The elementary school in Ana Laura’s pueblo also had a kitchen. Although this was 10 to 15 years after Valentin was at school, she was served the same beans, rice, lentils, and pasta with the occasional vegetable. Hibiscus or tamarind water to drink. The same menu, every school day for years!
Not coincidentally, this was the exact same menu that both Valentin and Ana Laura were fed at home. Both sets of parents worked incredibly hard to ensure that their kids didn’t go hungry.
Feed the Hungry was a much more informal organization in those days. It wasn’t formally incorporated as a charity until 2008, and “branding” as Feed the Hungry took several additional years. Valentin, Ana Laura, and their friends didn’t really wonder or worry about where the food at school was coming from. They simply called it, “Comida de los Gringos” (“Food from the Gringos”).
Their “Aha” Moment
Valentin had begun work at Feed the Hungry without realizing that it was the same organization that had fed him school meals as a kid.

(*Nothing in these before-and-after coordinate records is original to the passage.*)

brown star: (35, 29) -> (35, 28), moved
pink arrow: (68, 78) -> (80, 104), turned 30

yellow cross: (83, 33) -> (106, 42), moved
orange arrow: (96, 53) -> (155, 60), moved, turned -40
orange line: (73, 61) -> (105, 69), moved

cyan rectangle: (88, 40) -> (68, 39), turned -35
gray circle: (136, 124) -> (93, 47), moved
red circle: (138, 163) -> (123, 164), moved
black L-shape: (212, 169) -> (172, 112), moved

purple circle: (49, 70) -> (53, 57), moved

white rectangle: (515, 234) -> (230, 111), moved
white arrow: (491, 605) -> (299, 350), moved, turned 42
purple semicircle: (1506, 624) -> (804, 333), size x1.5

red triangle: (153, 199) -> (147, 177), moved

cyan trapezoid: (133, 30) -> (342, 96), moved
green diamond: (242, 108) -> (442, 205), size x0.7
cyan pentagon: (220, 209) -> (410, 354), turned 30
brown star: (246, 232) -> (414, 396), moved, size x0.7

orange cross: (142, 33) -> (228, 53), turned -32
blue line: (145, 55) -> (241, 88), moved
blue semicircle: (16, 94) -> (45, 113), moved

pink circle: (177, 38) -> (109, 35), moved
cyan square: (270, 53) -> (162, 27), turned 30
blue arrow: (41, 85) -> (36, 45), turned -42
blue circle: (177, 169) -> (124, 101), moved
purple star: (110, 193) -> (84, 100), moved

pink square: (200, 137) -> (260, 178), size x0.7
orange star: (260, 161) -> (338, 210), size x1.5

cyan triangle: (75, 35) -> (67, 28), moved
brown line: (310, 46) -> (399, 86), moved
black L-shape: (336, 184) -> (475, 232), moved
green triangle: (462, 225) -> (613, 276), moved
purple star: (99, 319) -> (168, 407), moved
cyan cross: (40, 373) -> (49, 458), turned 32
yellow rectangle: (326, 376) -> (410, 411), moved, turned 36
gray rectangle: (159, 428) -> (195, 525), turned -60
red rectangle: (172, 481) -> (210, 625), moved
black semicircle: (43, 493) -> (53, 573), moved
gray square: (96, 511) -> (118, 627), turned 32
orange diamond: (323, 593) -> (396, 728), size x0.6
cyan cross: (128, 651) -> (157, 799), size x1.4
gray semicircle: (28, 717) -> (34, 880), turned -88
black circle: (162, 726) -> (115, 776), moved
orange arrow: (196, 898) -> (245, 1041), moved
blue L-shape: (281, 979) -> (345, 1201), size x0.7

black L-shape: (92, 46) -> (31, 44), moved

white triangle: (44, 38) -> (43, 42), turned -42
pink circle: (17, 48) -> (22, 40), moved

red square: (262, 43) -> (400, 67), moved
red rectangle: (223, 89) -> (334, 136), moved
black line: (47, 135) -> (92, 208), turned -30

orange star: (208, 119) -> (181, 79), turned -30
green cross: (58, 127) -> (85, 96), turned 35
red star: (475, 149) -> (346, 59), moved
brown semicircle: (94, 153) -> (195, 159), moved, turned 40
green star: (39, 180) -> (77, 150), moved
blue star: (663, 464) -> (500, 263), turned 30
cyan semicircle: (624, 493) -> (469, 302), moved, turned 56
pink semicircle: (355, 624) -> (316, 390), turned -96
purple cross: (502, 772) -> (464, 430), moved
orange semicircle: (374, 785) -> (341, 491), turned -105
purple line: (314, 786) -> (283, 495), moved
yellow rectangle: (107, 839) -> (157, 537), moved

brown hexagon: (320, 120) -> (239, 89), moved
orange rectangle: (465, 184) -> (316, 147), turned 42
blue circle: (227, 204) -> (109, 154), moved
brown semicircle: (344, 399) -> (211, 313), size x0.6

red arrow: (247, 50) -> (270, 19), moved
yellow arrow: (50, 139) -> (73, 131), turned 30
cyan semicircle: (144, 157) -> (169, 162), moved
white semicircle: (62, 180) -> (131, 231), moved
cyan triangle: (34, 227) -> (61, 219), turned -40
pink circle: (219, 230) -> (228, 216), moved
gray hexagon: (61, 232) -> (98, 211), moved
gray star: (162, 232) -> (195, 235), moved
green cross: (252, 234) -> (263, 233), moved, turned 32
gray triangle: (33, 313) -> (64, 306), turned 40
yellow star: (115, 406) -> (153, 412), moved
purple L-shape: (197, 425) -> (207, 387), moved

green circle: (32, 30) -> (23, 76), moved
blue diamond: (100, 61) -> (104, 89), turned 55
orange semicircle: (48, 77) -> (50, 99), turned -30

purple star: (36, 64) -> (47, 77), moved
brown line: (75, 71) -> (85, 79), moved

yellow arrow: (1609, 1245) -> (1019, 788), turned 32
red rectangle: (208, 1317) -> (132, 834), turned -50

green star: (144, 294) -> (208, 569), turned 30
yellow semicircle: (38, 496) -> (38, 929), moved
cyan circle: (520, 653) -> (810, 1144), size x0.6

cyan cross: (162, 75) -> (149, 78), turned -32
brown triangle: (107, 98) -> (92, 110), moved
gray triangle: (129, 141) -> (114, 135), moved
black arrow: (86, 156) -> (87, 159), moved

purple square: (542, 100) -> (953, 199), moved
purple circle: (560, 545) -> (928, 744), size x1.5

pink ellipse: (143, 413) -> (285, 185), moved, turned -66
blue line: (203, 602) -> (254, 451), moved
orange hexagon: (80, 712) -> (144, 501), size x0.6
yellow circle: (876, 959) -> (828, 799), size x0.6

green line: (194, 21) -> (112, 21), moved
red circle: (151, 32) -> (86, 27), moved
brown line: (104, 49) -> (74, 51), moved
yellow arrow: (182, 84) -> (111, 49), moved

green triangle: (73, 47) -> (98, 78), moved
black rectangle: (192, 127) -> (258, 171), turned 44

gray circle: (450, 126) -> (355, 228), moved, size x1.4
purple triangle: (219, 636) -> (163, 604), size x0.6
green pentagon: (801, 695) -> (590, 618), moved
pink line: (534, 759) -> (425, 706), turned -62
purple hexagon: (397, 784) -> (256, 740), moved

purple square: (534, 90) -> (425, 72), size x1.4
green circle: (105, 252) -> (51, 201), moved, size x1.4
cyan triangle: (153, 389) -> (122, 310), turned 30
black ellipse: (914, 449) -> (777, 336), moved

It was only when he saw the cook from his school, later working as a supervisor at Feed the Hungry, that he made the connection.
In a university course on Public Health, Ana Laura had to research a Non-Governmental Organization (NGO). By chance or destiny, she chose Feed the Hungry San Miguel. Only once she began the research did she realize that it was the same as “Comida de los Gringos”!
Both Valentin and Ana Laura were happy to share their individual stories. They are very proud to be giving back to the communities, and of the difference they are making in young people’s lives through improved nutrition and education about food. Both Valentin and Ana Laura were the first members of their families to continue on with higher education. They want to inspire kids in the pueblos and poor neighborhoods to aspire to more, and to know that there is a wide world out there with lots of different possibilities.
Inspirational, indeed. Their stories epitomize the important work done by Feed the Hungry—and the huge importance of fund-raising to support their efforts.